What is being asked – Return each line exactly, beginning with the one that has "Mehr taz Angebote" and finishing with the final line of the material. Drop any pictures.

Material for the task –
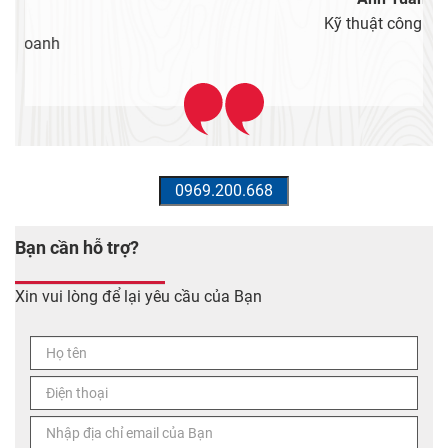
Kỹ thuật công trình
Bạn cần hỗ trợ?
Xin vui lòng để lại yêu cầu của Bạn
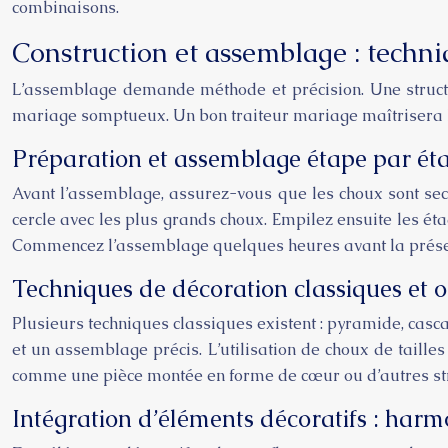
combinaisons.
Construction et assemblage : techni
L’assemblage demande méthode et précision. Une structur
mariage somptueux. Un bon traiteur mariage maîtrisera le
Préparation et assemblage étape par ét
Avant l’assemblage, assurez-vous que les choux sont secs
cercle avec les plus grands choux. Empilez ensuite les ét
Commencez l’assemblage quelques heures avant la présent
Techniques de décoration classiques et o
Plusieurs techniques classiques existent : pyramide, cas
et un assemblage précis. L’utilisation de choux de taill
comme une pièce montée en forme de cœur ou d’autres str
Intégration d’éléments décoratifs : harm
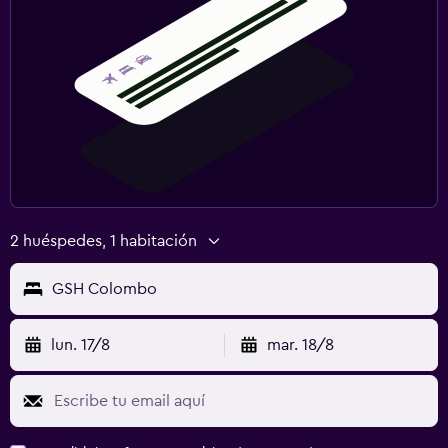
2 huéspedes, 1 habitación
GSH Colombo
lun. 17/8
mar. 18/8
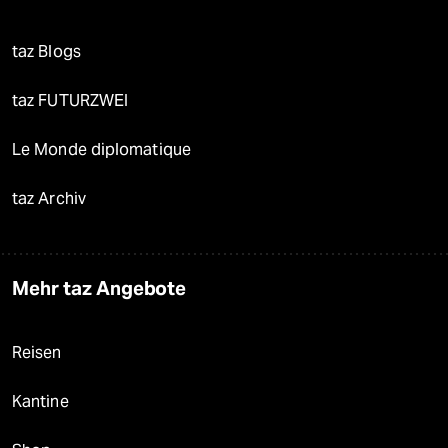
taz Blogs
taz FUTURZWEI
Le Monde diplomatique
taz Archiv
Mehr taz Angebote
Reisen
Kantine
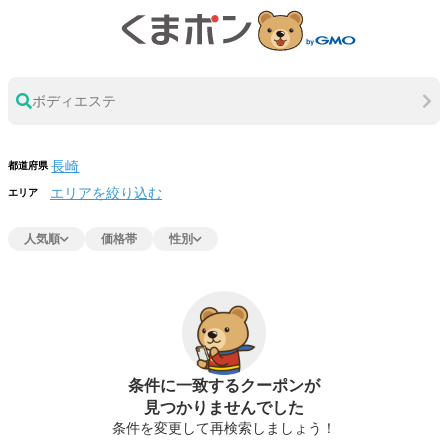
ボディエステ
都道府県
エリアを絞り込む
エリア
人気順
価格帯
性別
条件に一致するクーポンが
見つかりませんでした
条件を変更して再検索しましょう！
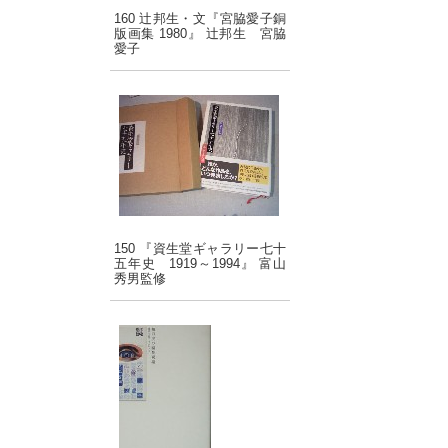
160 辻邦生・文『宮脇愛子銅
版画集 1980』 辻邦生 宮脇
愛子
150 『資生堂ギャラリー七十
五年史 1919～1994』 富山
秀男監修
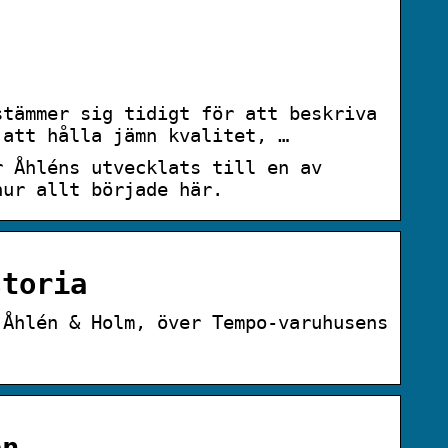
stämmer sig tidigt för att beskriva
 att hålla jämn kvalitet, …
r Åhléns utvecklats till en av
hur allt började här.
storia
 Åhlén & Holm, över Tempo-varuhusens
.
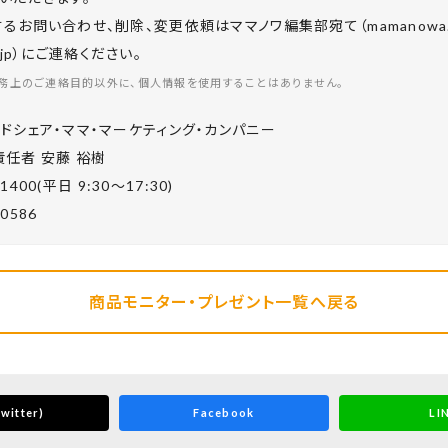
お問い合わせ、削除、変更依頼はママノワ編集部宛て（mamanowa.in
co.jp）にご連絡ください。
務上のご連絡目的以外に、個人情報を使用することはありません。
ドシェア・ママ・マーケティング・カンパニー
任者 安藤 裕樹
-1400(平⽇ 9:30〜17:30)
-0586
商品モニター・プレゼント一覧へ戻る
witter)
Facebook
LI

Result –
Mehr taz Angebote
Reisen
Kantine
ボディエステ
都道府県
エリアを絞り込む
エリア
人気順
価格帯
性別
条件に一致するクーポンが
見つかりませんでした
条件を変更して再検索しましょう！
160 辻邦生・文『宮脇愛子銅
版画集 1980』 辻邦生 宮脇
愛子
150 『資生堂ギャラリー七十
五年史 1919～1994』 富山
秀男監修
stämmer sig tidigt för att beskriva
 att hålla jämn kvalitet, …
r Åhléns utvecklats till en av
hur allt började här.
storia
 Åhlén & Holm, över Tempo-varuhusens
.
お問い合わせ、削除、変更依頼はママノワ編集部宛て（mamanowa.in
co.jp）にご連絡ください。
務上のご連絡目的以外に、個人情報を使用することはありません。
ドシェア・ママ・マーケティング・カンパニー
任者 安藤 裕樹
-1400(平⽇ 9:30〜17:30)
-0586
商品モニター・プレゼント一覧へ戻る
witter)
Facebook
LI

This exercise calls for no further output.